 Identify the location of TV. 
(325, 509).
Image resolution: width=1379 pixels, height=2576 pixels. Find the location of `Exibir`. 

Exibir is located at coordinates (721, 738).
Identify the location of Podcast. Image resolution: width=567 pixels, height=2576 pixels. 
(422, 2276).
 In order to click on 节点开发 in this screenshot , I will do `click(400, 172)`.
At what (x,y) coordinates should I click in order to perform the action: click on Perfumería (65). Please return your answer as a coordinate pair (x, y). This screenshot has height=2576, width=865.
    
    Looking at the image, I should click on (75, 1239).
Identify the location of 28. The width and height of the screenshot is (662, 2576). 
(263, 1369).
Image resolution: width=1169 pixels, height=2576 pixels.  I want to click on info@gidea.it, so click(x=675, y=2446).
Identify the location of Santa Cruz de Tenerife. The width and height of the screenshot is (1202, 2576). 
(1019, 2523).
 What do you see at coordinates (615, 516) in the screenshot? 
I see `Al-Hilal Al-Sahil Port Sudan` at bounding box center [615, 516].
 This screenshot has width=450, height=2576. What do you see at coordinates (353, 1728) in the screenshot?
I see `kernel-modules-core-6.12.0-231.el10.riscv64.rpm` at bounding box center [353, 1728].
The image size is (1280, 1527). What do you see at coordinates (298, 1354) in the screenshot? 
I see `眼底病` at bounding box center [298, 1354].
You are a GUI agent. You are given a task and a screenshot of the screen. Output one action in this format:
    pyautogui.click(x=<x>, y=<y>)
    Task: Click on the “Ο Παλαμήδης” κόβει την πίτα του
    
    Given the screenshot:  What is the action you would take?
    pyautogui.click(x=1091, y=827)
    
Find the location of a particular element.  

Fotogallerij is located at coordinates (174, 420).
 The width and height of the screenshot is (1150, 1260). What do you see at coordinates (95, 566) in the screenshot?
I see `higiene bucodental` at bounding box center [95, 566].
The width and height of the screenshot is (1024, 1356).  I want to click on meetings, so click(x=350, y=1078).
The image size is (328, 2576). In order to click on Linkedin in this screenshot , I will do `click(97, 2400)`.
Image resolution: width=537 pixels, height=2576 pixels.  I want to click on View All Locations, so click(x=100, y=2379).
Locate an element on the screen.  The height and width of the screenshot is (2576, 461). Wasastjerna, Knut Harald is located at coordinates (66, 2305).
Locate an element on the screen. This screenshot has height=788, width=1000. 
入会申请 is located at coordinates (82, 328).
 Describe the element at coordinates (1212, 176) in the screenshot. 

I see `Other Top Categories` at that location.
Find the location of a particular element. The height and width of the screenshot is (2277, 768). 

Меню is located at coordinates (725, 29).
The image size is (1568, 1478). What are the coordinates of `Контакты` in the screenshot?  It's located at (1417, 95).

▶ **Work task**
Search the material above for the string "will", and copy every line in which it turns up.

▶ **Task solution**
 In order to click on 节点开发 in this screenshot , I will do `click(400, 172)`.
The image size is (328, 2576). In order to click on Linkedin in this screenshot , I will do `click(97, 2400)`.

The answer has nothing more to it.